Just before Christmas last year, Congress passed and the President signed a major tax reform package that contained a surprising wrinkle.  It abandoned a decades long provision that permitted payors of alimony or spousal support to deduct their payments from income and required recipients to report the payments and pay tax on them.

The effective date of this change was/is December 31, 2018.  Orders and Agreements in effect on that date maintain the old tax treatment.  Still taxable to payee.  Still deductible by payor.  But Orders and Agreements formed in 2019 will be tax neutral unless the deal is a modification of a pre-2019 instrument (i.e.

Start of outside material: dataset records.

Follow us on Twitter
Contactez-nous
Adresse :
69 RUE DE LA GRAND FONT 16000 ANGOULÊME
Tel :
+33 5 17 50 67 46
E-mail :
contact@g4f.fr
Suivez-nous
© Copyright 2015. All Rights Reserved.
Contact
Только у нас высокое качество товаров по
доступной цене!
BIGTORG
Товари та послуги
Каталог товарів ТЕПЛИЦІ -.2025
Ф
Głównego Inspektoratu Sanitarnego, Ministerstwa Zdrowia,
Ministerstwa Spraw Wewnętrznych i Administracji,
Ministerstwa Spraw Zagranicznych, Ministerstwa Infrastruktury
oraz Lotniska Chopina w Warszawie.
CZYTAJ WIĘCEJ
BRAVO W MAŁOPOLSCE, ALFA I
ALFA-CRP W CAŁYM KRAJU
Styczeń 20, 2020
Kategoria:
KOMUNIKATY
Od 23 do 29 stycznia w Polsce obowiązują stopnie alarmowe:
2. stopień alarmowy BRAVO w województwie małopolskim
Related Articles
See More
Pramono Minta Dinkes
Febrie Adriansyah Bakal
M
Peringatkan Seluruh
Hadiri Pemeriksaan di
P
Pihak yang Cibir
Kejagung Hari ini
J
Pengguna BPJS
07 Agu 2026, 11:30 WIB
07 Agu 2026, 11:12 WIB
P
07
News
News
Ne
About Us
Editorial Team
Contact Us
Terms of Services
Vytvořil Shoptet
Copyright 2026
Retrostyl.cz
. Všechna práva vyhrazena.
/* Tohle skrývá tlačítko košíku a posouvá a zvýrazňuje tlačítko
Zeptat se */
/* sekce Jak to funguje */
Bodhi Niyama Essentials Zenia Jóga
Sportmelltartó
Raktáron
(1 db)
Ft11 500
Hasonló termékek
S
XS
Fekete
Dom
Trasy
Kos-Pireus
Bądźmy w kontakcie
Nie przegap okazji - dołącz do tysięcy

Agreement or Order), and it expressly retains the former tax treatment.  To address this, Pennsylvania support guidelines needed to adopt amendments to deal with two systems: one where the payments are taxable and one where they are not.

When the Pennsylvania Supreme Court Rules Committee began their review, they observed that every other state approaches child and spousal awards differently.  In Pennsylvania we have always calculated child support first and then used that result to calculate spousal and alimony awards.  The Rules Committee is recommending that we adopt a different approach.  Under proposed rules currently out for comment, we will solve first the issue of spousal support/alimony and then plug the results into a child support calculation.  If there is an Order in effect before December 31, 2018 the calculation does not change.  If the obligor makes $5,000 a month net and the obligee $2,000, you subtract the lesser number from the greater and start with the $3,000 result.  If there will be child support due, the spousal award is 30% of the difference or $900.  If no child support is involved the percentage remains 40 and the result is $1,200.  Both payments will remain taxable and deductible.

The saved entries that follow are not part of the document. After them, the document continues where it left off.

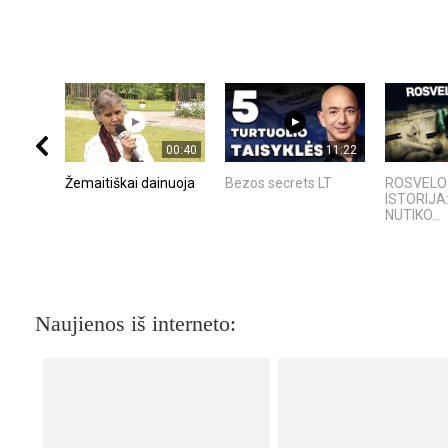
00:40
11:22
Žemaitiškai dainuoja
Bezos secrets LT
ROSVELO 
ISTORIJA
NUTIKO...
Naujienos iš interneto:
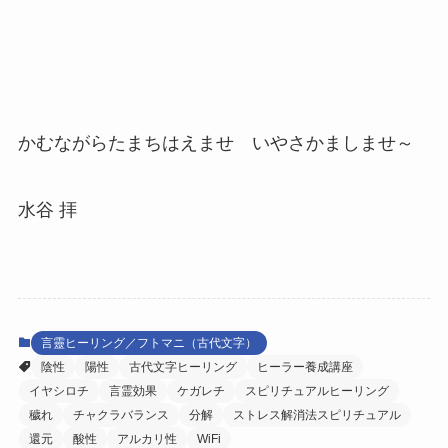
かむながらたまちはえませ いやさかましませ～
水谷 拝
言靈ヒーリング／フトマニ（古代文字）
陰性
陽性
古代文字ヒーリング
ヒーラー養成講座
イヤシロチ
言霊効果
ケガレチ
スピリチュアルヒーリング
穢れ
チャクラバランス
分解
ストレス解消法スピリチュアル
還元
酸性
アルカリ性
WiFi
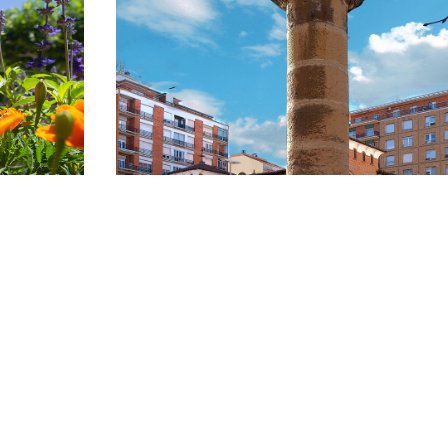
 DE
VISITA GUIADA POR LA ZONA
HISTÓRICA DE CALAHORRA. 15 d
agosto
CALAHORRA
15/08/2026-15/08/2026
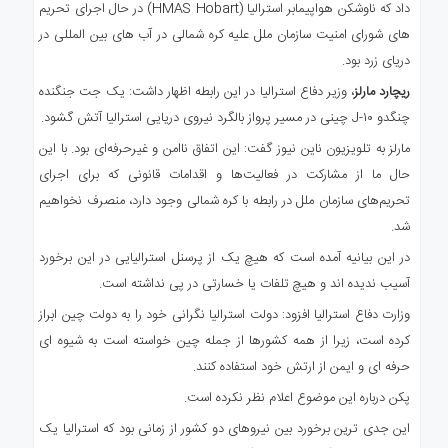
داد که ناوشکن هواپیمابر استرالیا (HMAS Hobart) در حال اجرای تحریم
های شورای امنیت سازمان ملل علیه کره شمالی در آب های بین المللی در
دریای زرد بود.
ریچارد مارلز
، وزیر دفاع استرالیا در این رابطه اظهار داشت: یک جت جنگنده
چنگدو J-۱۰ چینی در مسیر پرواز بالگرد نیروی دریایی استرالیا آتش گشود.
مارلز به تلویزیون ناین نیوز گفت: این اتفاق ناامن و غیرحرفه‌ای بود. با این
حال ما از مشارکت در فعالیت‌ها و اقدامات قانونی که برای اجرای
تحریم‌های سازمان ملل در رابطه با کره شمالی وجود دارد، منصرف نخواهیم
شد.
در این بیانیه آمده است که هیچ یک از پرسنل استرالیایی در این برخورد
آسیب ندیده اند و هیچ تلفات یا خسارتی در پی نداشته است.
وزارت دفاع استرالیا افزود: دولت استرالیا نگرانی خود را به دولت چین ابراز
کرده است، زیرا از همه کشورها از جمله چین خواسته است به شیوه ای
حرفه ای و ایمن از ارتش خود استفاده کنند.
پکن درباره این موضوع اعلام نظر نکرده است.
این جدی ترین برخورد بین نیروهای دو کشور از زمانی بود که استرالیا یک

But, if the case involves a new Order or the parties should decide they want an Order to be reflective of the Trump tax reforms, the calculation becomes a little more complex.  Here we go; dealing first with a case where child support is not involved:

Obligors net monthly income $5,000
Less payments due to other families  
Adjusted net income available for support $5,000
x .33 $1,650 (this is new)
Obligee’s net monthly income $2,000
x .40 $800 (also new)
Subtract the $800 from the $1,650 and nontaxable support will be $850.  This contrasts with $1,200 taxable/deductible under the ancien regime.

Now, on to a case with the same incomes but a child support element:

Obligors net monthly income $5,000
Less payments due to other families  
Adjusted net income available for support $5,000
x .25 $1250 (this is new and a lower % than above)
Obligee’s net monthly income $2,000
x .30 $600 (also new, also lower % than above)
Subtract the $600 from the $1,250 and you get spousal support or alimony of $650.

These results will now become part of the child support calculation. The spousal award will be subtracted from obligor’s income and added to obligee’s.

  OBLIGOR OBLIGEE
Net incomes available for support 5,000 2,000
Spousal support/apl adjustment (650) +650
Adjusted income available 4,350 2,650
Combined income for support $7,000    
Relative percentages 62% 38%
Guideline amount 2 children 1,660    
Support 1,029 631
If the obligor has 45% of overnights the support is adjusted with a 15 basis point discount to 47%.
Then we allocate health insurance, private education, and activities (w/o discount)            62% Obligor and 38% Obligee.

These are recommendations to the Supreme Court and they are not yet law.  But, given the fact that the federal tax law will change in less than ninety (90) days and something must be done in that period, don’t be surprised to see the proposed regulations adopted at least as a temporary matter.